- **Instructions for the task**
The material below holds the lines to copy: from the one with "TURUÜLEVAADETE JA UUTE" up to and including the one with "цис-полибутадиенового каучука (научные". Copy them exactly and skip the pictures.

- **Record extracts**
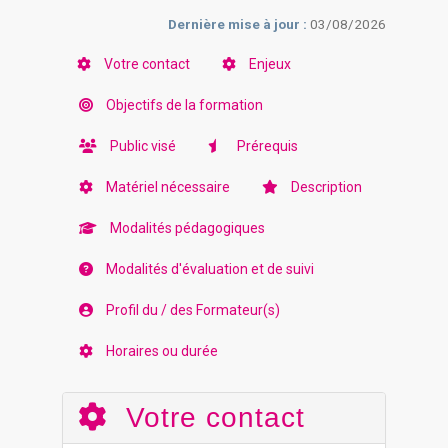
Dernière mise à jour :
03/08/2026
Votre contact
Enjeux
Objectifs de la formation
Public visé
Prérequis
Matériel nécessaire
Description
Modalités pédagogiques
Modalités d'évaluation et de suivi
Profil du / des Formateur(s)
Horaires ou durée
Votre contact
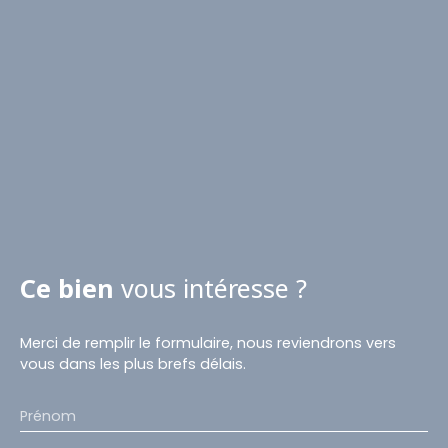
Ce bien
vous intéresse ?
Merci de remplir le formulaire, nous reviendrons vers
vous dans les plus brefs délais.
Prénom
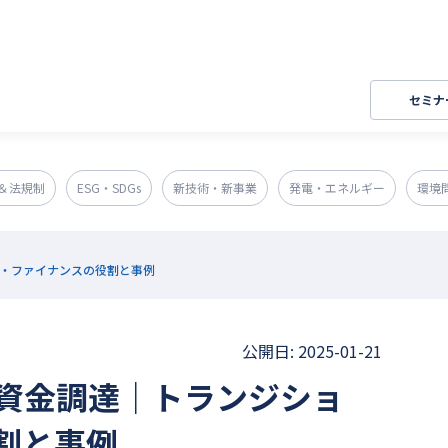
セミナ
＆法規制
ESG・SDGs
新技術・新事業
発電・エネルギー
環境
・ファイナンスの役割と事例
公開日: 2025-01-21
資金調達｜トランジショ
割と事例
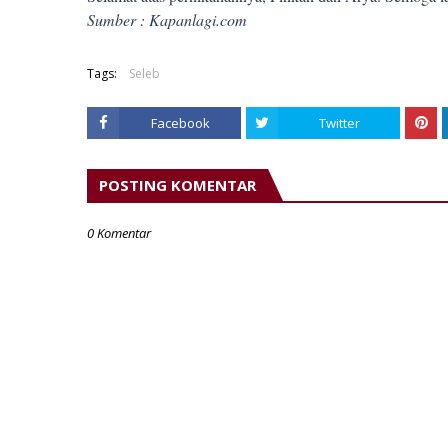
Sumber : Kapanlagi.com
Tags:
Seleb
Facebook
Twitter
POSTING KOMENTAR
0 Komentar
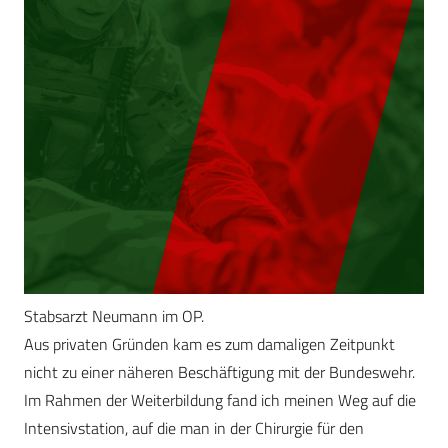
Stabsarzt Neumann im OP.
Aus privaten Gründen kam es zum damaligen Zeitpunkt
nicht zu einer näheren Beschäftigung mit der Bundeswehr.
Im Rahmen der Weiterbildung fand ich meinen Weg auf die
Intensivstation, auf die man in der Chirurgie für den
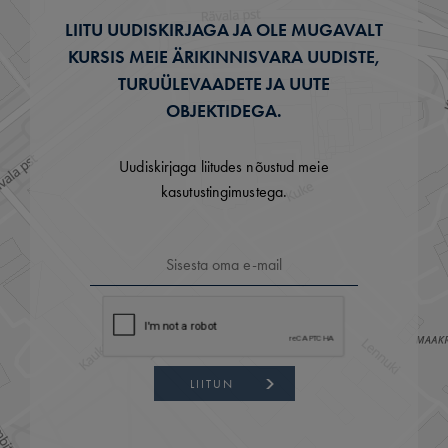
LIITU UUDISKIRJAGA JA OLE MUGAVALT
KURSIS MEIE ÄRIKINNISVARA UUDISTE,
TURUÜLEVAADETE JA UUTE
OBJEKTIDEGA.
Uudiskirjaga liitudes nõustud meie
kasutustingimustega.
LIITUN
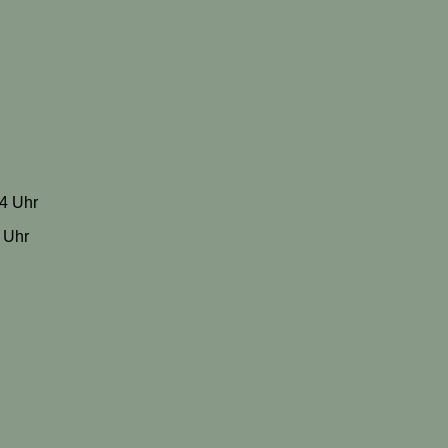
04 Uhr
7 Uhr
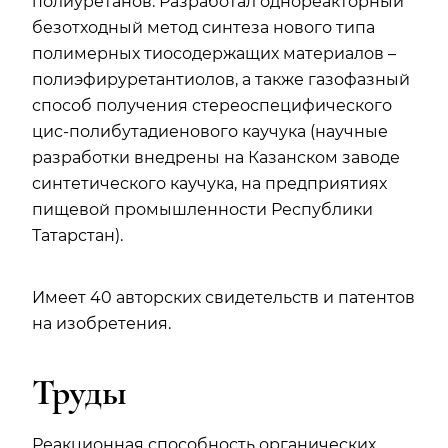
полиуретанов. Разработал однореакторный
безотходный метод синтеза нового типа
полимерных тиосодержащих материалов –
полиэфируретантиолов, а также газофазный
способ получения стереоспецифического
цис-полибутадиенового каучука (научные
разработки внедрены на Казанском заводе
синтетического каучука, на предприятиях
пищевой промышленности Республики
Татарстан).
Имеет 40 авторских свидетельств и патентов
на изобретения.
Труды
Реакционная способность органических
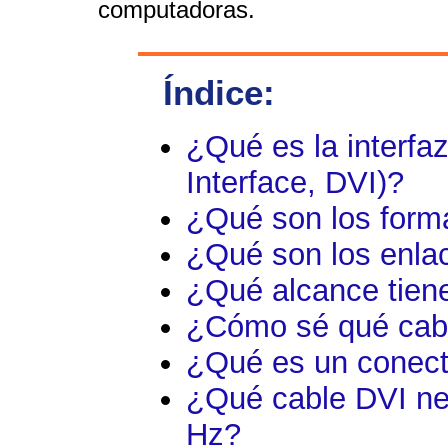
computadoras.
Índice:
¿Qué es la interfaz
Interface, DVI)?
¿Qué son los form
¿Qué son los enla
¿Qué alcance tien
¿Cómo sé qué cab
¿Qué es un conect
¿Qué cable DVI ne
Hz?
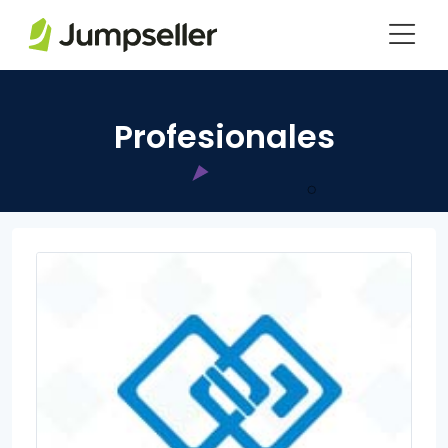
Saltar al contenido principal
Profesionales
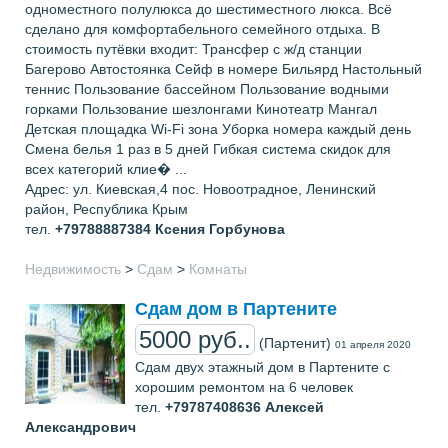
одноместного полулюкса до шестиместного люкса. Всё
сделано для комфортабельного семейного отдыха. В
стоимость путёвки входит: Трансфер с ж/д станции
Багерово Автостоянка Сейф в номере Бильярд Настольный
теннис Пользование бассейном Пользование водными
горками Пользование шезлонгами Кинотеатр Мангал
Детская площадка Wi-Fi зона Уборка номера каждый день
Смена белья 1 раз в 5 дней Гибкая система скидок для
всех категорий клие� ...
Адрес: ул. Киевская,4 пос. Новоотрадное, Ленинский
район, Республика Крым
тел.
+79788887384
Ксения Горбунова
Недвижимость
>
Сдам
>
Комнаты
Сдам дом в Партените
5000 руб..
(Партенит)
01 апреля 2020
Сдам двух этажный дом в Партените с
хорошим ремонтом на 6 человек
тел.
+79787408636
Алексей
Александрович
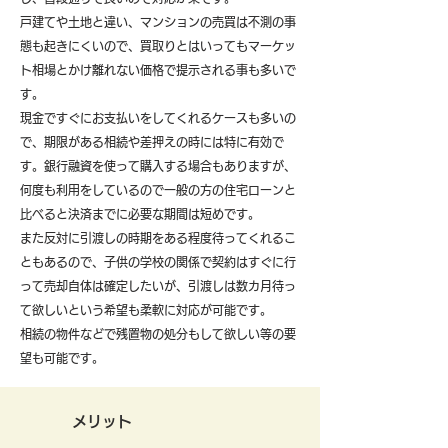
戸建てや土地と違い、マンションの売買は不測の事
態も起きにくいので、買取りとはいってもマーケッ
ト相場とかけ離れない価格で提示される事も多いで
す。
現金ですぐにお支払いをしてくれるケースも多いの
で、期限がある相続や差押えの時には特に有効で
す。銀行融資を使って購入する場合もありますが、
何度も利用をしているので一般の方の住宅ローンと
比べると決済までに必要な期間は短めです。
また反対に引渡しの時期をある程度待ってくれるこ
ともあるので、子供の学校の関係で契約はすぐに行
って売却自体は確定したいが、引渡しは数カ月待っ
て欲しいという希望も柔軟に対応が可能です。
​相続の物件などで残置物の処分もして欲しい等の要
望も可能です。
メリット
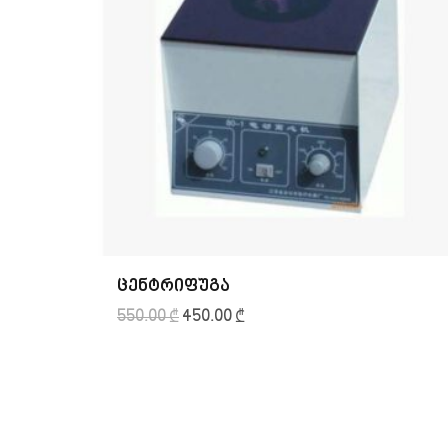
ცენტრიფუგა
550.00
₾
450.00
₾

- **Solved exercise**
TURUÜLEVAADETE JA UUTE
OBJEKTIDEGA.
Uudiskirjaga liitudes nõustud meie
kasutustingimustega.
LIITUN
04 Uhr
7 Uhr
полиуретанов. Разработал однореакторный
безотходный метод синтеза нового типа
полимерных тиосодержащих материалов –
полиэфируретантиолов, а также газофазный
способ получения стереоспецифического
цис-полибутадиенового каучука (научные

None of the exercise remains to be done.